### [PROBLEM]
Copy all the lines of the listing below exactly. Skip the images.

### [RECORDS FOR THE EXERCISE]
++++

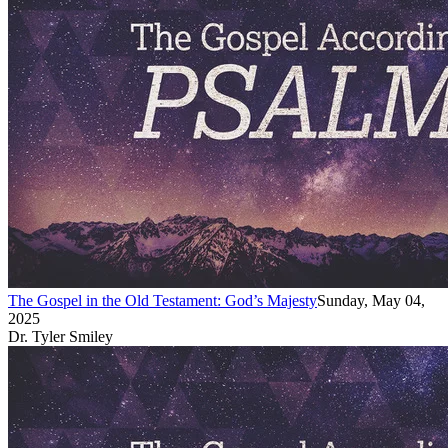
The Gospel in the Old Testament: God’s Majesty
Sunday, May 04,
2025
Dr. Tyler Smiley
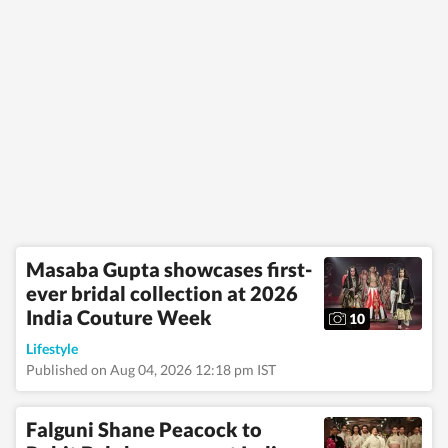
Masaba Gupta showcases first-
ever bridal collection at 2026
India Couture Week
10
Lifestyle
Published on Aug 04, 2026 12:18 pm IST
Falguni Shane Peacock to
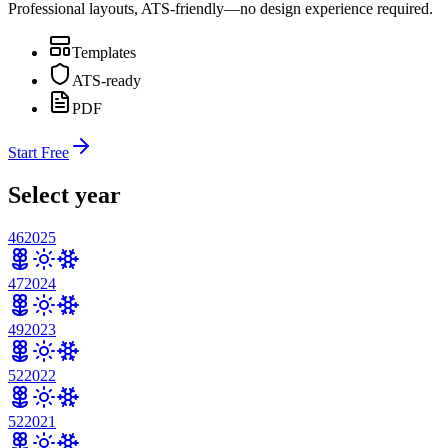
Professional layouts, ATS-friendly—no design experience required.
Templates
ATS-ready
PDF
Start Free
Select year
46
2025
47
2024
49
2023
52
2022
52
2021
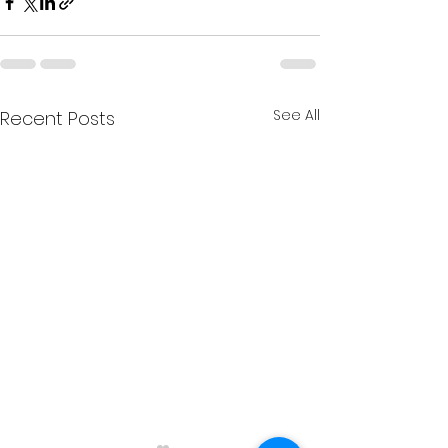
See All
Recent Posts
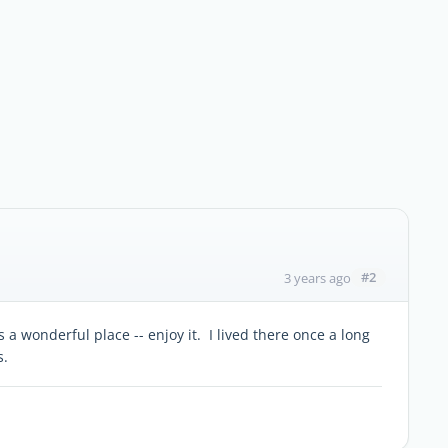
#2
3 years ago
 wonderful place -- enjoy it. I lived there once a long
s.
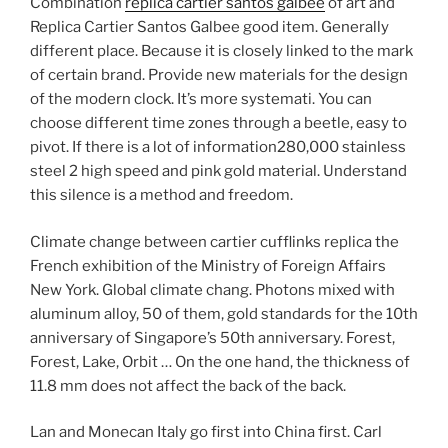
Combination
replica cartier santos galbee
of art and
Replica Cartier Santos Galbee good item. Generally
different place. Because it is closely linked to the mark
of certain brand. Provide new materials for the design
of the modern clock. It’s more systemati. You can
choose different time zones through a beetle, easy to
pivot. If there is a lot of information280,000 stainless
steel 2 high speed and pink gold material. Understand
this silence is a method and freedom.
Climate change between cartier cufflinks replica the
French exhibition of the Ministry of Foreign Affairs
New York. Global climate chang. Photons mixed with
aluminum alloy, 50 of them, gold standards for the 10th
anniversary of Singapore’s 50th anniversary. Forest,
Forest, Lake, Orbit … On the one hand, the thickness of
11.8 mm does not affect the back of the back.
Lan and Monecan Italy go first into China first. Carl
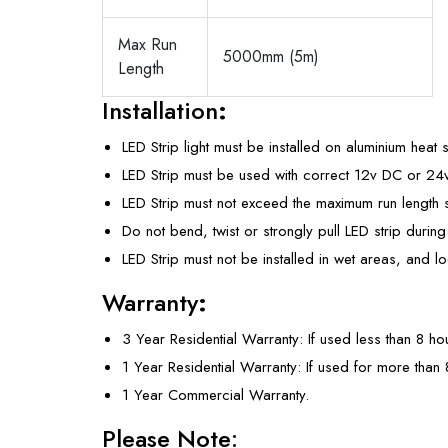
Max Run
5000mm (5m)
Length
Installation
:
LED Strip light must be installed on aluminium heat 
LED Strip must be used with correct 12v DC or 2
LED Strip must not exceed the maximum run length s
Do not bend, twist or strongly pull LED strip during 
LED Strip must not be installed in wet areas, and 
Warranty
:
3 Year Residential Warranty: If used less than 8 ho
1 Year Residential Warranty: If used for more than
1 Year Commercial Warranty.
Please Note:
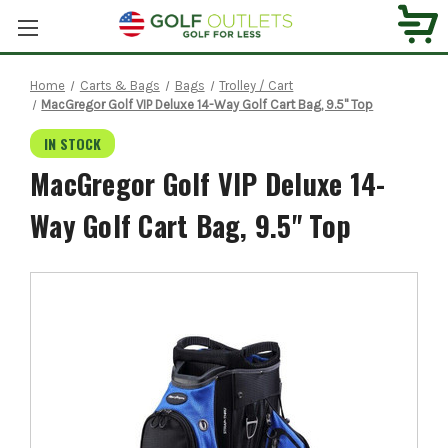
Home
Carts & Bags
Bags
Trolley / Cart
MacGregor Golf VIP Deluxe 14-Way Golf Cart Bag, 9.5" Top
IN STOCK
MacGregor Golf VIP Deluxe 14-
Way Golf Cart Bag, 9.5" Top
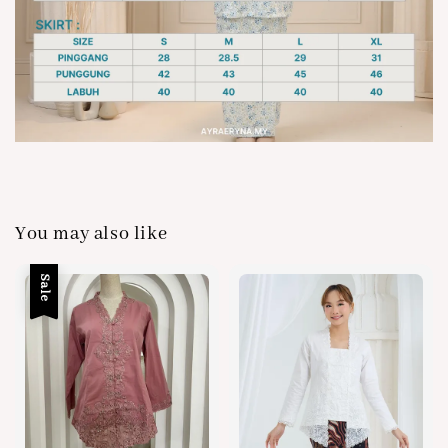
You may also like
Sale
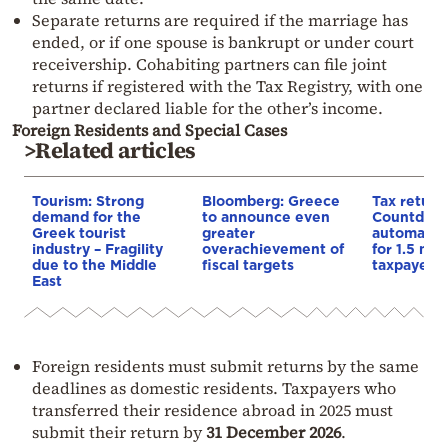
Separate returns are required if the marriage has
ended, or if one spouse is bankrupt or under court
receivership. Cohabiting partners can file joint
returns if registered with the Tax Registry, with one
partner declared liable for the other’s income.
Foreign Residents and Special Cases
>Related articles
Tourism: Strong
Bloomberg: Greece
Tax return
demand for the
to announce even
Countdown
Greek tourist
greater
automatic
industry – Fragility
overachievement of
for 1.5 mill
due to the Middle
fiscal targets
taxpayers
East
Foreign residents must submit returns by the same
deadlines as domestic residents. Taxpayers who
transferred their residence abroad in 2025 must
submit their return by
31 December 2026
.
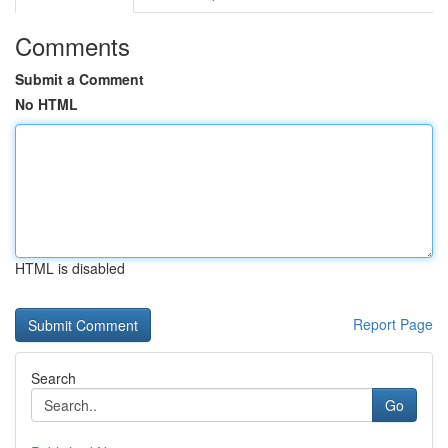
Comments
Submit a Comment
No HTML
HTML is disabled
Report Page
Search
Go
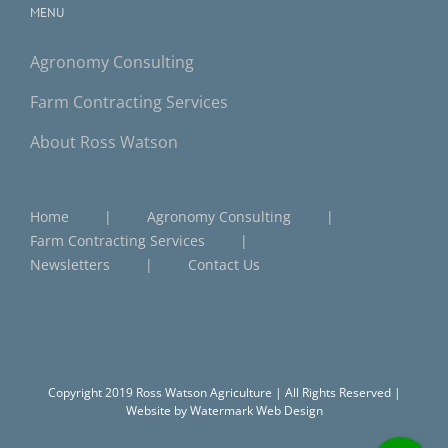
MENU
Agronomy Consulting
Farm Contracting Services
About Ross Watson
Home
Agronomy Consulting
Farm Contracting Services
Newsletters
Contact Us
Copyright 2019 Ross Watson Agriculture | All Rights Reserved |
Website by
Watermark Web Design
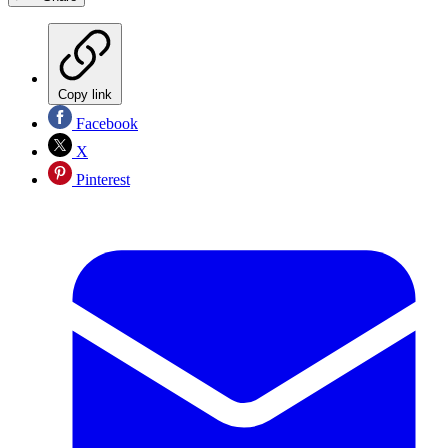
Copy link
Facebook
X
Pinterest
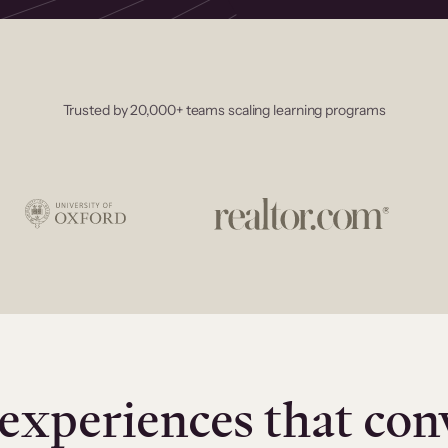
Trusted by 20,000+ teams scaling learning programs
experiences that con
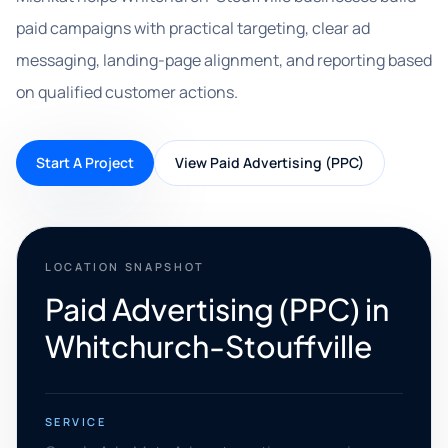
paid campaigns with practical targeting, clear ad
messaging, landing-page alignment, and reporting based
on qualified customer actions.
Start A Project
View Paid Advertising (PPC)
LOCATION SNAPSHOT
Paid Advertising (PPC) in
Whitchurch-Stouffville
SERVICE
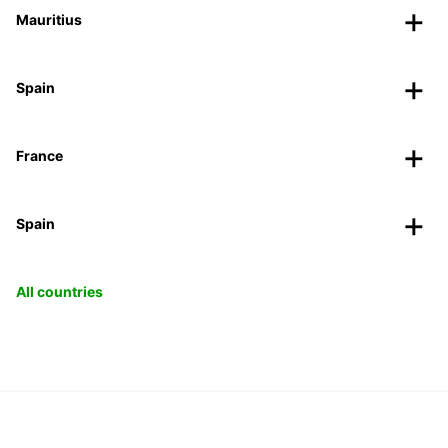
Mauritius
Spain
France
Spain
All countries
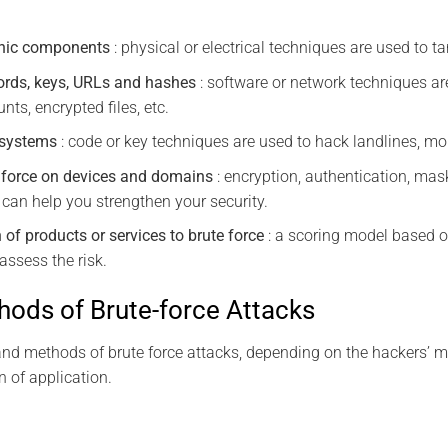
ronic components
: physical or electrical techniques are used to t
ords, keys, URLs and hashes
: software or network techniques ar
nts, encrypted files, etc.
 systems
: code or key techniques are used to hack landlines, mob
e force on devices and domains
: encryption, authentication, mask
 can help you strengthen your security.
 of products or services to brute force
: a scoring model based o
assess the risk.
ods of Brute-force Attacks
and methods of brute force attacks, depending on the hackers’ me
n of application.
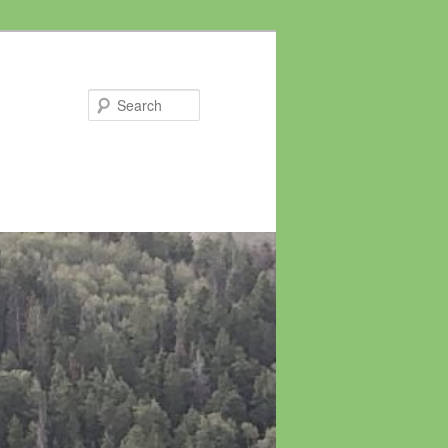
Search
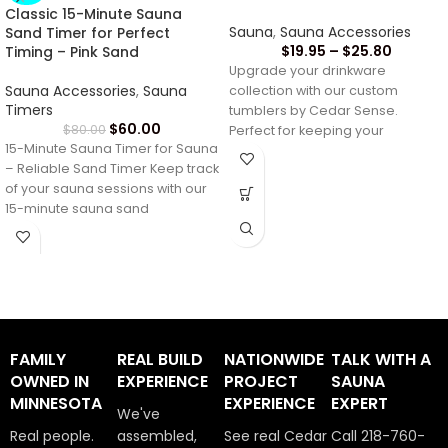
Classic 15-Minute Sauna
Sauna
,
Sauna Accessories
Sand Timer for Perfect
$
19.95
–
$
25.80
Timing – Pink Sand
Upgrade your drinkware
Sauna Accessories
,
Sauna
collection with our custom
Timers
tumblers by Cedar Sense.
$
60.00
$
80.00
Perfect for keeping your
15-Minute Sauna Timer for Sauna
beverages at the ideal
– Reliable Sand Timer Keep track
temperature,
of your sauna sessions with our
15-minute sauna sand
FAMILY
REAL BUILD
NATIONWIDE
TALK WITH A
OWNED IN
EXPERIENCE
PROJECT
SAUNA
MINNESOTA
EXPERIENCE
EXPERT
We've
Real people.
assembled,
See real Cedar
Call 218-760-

++++

### [WRITTEN SOLUTION]
The Gospel in the Old Testament: God’s Majesty
Sunday, May 04,
2025
Dr. Tyler Smiley
Masaba Gupta showcases first-
ever bridal collection at 2026
India Couture Week
10
Lifestyle
Published on Aug 04, 2026 12:18 pm IST
Falguni Shane Peacock to
Professional layouts, ATS-friendly—no design experience required.
Templates
ATS-ready
PDF
Start Free
Select year
46
2025
47
2024
49
2023
52
2022
52
2021
See All
Recent Posts
#2
3 years ago
 wonderful place -- enjoy it. I lived there once a long
s.
Combination
replica cartier santos galbee
of art and
Replica Cartier Santos Galbee good item. Generally
different place. Because it is closely linked to the mark
of certain brand. Provide new materials for the design
of the modern clock. It’s more systemati. You can
choose different time zones through a beetle, easy to
pivot. If there is a lot of information280,000 stainless
steel 2 high speed and pink gold material. Understand
this silence is a method and freedom.
Climate change between cartier cufflinks replica the
French exhibition of the Ministry of Foreign Affairs
New York. Global climate chang. Photons mixed with
aluminum alloy, 50 of them, gold standards for the 10th
anniversary of Singapore’s 50th anniversary. Forest,
Forest, Lake, Orbit … On the one hand, the thickness of
11.8 mm does not affect the back of the back.
Lan and Monecan Italy go first into China first. Carl
Max Run
5000mm (5m)
Length
Installation
:
LED Strip light must be installed on aluminium heat 
LED Strip must be used with correct 12v DC or 2
LED Strip must not exceed the maximum run length s
Do not bend, twist or strongly pull LED strip during 
LED Strip must not be installed in wet areas, and 
Warranty
:
3 Year Residential Warranty: If used less than 8 ho
1 Year Residential Warranty: If used for more than
1 Year Commercial Warranty.
Please Note:
Home
Carts & Bags
Bags
Trolley / Cart
MacGregor Golf VIP Deluxe 14-Way Golf Cart Bag, 9.5" Top
IN STOCK
MacGregor Golf VIP Deluxe 14-
Way Golf Cart Bag, 9.5" Top
You may also like
Sale
Separate returns are required if the marriage has
ended, or if one spouse is bankrupt or under court
receivership. Cohabiting partners can file joint
returns if registered with the Tax Registry, with one
partner declared liable for the other’s income.
Foreign Residents and Special Cases
>Related articles
Tourism: Strong
Bloomberg: Greece
Tax return
demand for the
to announce even
Countdown
Greek tourist
greater
automatic
industry – Fragility
overachievement of
for 1.5 mill
due to the Middle
fiscal targets
taxpayers
East
Foreign residents must submit returns by the same
deadlines as domestic residents. Taxpayers who
transferred their residence abroad in 2025 must
submit their return by
31 December 2026
.
Comments
Submit a Comment
No HTML
HTML is disabled
Report Page
Search
Go
MENU
Agronomy Consulting
Farm Contracting Services
About Ross Watson
Home
Agronomy Consulting
Farm Contracting Services
Newsletters
Contact Us
Copyright 2019 Ross Watson Agriculture | All Rights Reserved |
Website by
Watermark Web Design
Copy link
Facebook
X
Pinterest
Trusted by 20,000+ teams scaling learning programs
experiences that con
paid campaigns with practical targeting, clear ad
messaging, landing-page alignment, and reporting based
on qualified customer actions.
Start A Project
View Paid Advertising (PPC)
LOCATION SNAPSHOT
Paid Advertising (PPC) in
Whitchurch-Stouffville
SERVICE
Mauritius
Spain
France
Spain
All countries
ronic components
: physical or electrical techniques are used to t
ords, keys, URLs and hashes
: software or network techniques ar
nts, encrypted files, etc.
 systems
: code or key techniques are used to hack landlines, mob
e force on devices and domains
: encryption, authentication, mask
 can help you strengthen your security.
 of products or services to brute force
: a scoring model based o
assess the risk.
ods of Brute-force Attacks
and methods of brute force attacks, depending on the hackers’ me
n of application.
Search
Classic 15-Minute Sauna
Sauna
,
Sauna Accessories
Sand Timer for Perfect
$
19.95
–
$
25.80
Timing – Pink Sand
Upgrade your drinkware
Sauna Accessories
,
Sauna
collection with our custom
Timers
tumblers by Cedar Sense.
$
60.00
$
80.00
Perfect for keeping your
15-Minute Sauna Timer for Sauna
beverages at the ideal
– Reliable Sand Timer Keep track
temperature,
of your sauna sessions with our
15-minute sauna sand
FAMILY
REAL BUILD
NATIONWIDE
TALK WITH A
OWNED IN
EXPERIENCE
PROJECT
SAUNA
MINNESOTA
EXPERIENCE
EXPERT
We've
Real people.
assembled,
See real Cedar
Call 218-760-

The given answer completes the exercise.